## PROMPT
Filter these records by the string "dark", copying each line that holds it.

## RECORDS PROVIDED
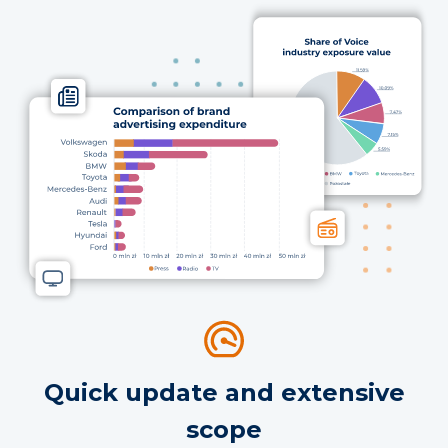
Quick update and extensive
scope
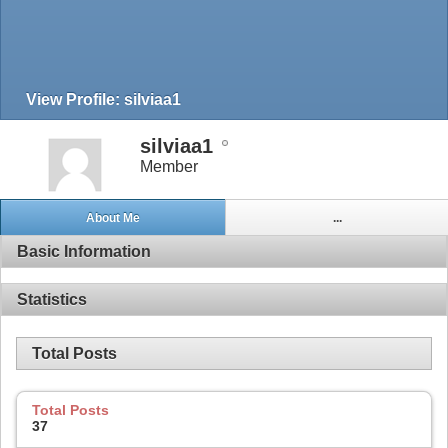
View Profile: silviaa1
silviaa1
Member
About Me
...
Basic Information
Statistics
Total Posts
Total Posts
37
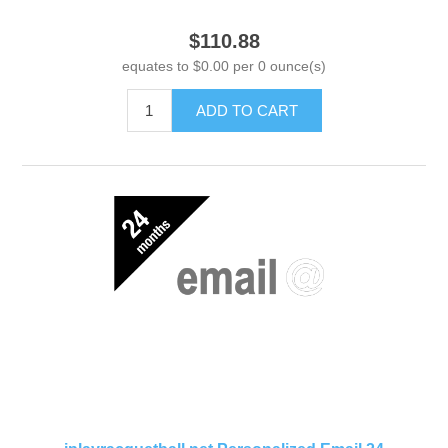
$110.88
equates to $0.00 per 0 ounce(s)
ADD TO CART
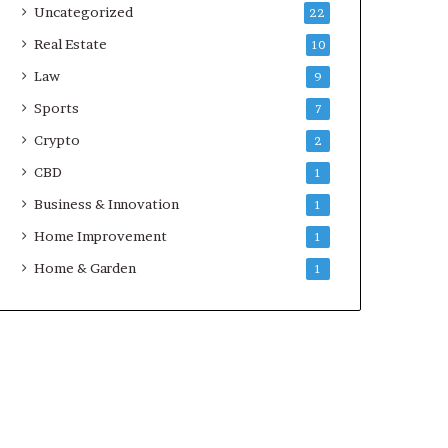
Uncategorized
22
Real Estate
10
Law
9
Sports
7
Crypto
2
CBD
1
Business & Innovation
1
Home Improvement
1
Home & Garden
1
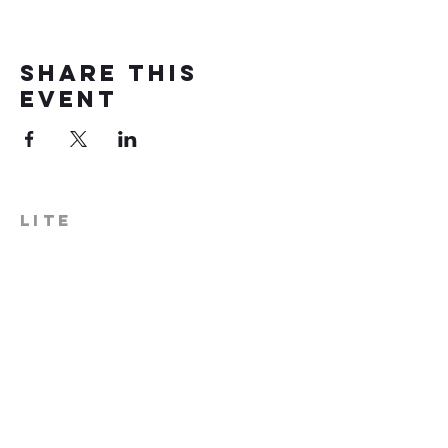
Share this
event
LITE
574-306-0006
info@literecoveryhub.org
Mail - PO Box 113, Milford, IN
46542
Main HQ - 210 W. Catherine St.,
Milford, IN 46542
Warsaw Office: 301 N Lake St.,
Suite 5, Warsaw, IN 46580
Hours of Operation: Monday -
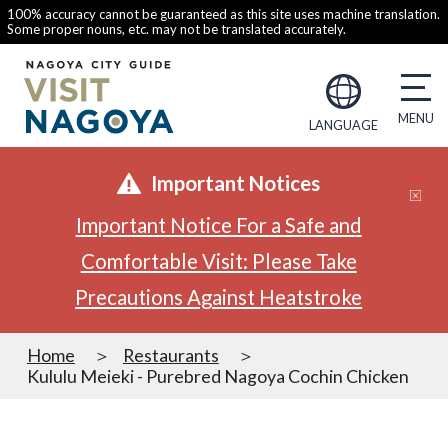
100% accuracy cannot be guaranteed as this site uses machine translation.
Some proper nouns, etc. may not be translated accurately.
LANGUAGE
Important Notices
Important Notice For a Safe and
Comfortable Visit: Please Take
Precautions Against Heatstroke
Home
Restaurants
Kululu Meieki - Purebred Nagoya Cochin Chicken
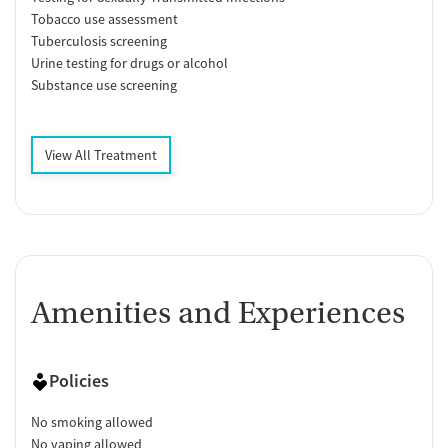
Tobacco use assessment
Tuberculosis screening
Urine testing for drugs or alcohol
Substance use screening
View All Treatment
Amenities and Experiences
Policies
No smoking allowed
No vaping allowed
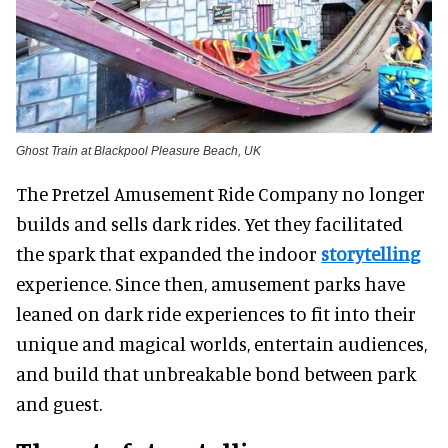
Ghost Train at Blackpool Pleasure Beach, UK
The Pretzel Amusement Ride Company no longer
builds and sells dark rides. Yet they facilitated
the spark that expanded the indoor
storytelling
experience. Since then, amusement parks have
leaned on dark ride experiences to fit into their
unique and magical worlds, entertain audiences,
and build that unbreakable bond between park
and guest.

## WRITTEN ANSWER
builds and sells dark rides. Yet they facilitated
leaned on dark ride experiences to fit into their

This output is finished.